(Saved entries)

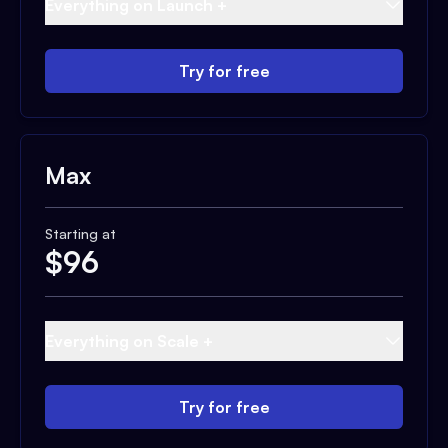
Everything on Launch +
Try for free
Max
Starting at
$
96
Everything on Scale +
Try for free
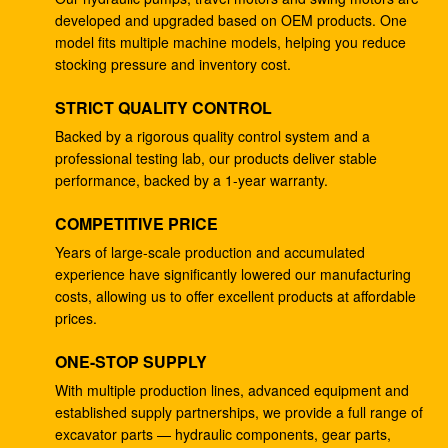
developed and upgraded based on OEM products. One
4278696 Hydraulic Gear Pump , Commercial Ram
model fits multiple machine models, helping you reduce
Pump For ZX225 ZX180 ZX210W
stocking pressure and inventory cost.
Excavator EC240B Small Gear Reduction Box
STRICT QUALITY CONTROL
14528735 V0E14575732 SA7117-34050
Backed by a rigorous quality control system and a
professional testing lab, our products deliver stable
708-25-04014 Industrial Gear Pumps , Hydraulic
performance, backed by a 1-year warranty.
Piston Pumps For Excavator PC200-5
COMPETITIVE PRICE
Excavator PC200-3 Hydraulic Gear Pump 708-25-
01064
Years of large-scale production and accumulated
experience have significantly lowered our manufacturing
Excavator ZX200 9233687 Travel Gearbox , 9233688
costs, allowing us to offer excellent products at affordable
Speed Reduction Gearbox
prices.
PC200-6 PC200-7 Gear Speed Reducer , Motor
ONE-STOP SUPPLY
Reducer Gearbox 20Y-27-00301
With multiple production lines, advanced equipment and
established supply partnerships, we provide a full range of
GM38VB-A-79-131 Final Drive Gearbox For SK200-8
excavator parts — hydraulic components, gear parts,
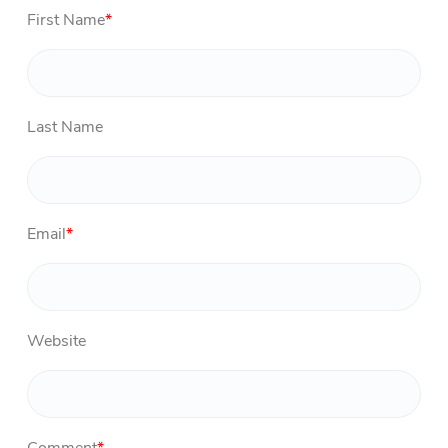
First Name
*
Last Name
Email
*
Website
Comment
*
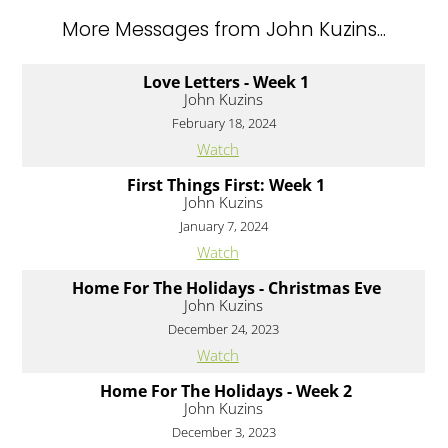
More Messages from John Kuzins...
Love Letters - Week 1
John Kuzins
February 18, 2024
Watch
First Things First: Week 1
John Kuzins
January 7, 2024
Watch
Home For The Holidays - Christmas Eve
John Kuzins
December 24, 2023
Watch
Home For The Holidays - Week 2
John Kuzins
December 3, 2023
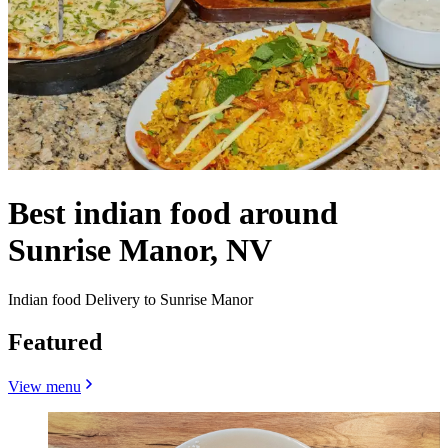
Best indian food around
Sunrise Manor, NV
Indian food Delivery to Sunrise Manor
Featured
View menu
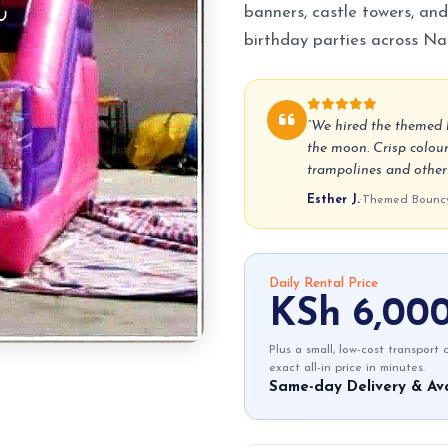
banners, castle towers, and
birthday parties across Nai
“We hired the themed b
the moon. Crisp colour
trampolines and other p
Esther J.
·
Themed Bouncy 
Daily Rental Price
KSh 6,00
Plus a small, low-cost transport
exact all-in price in minutes.
Same-day Delivery & Ava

Your instructions:
If a line in the entries holds the word "Reduction", count it. Report the total only.

Exercise result:
2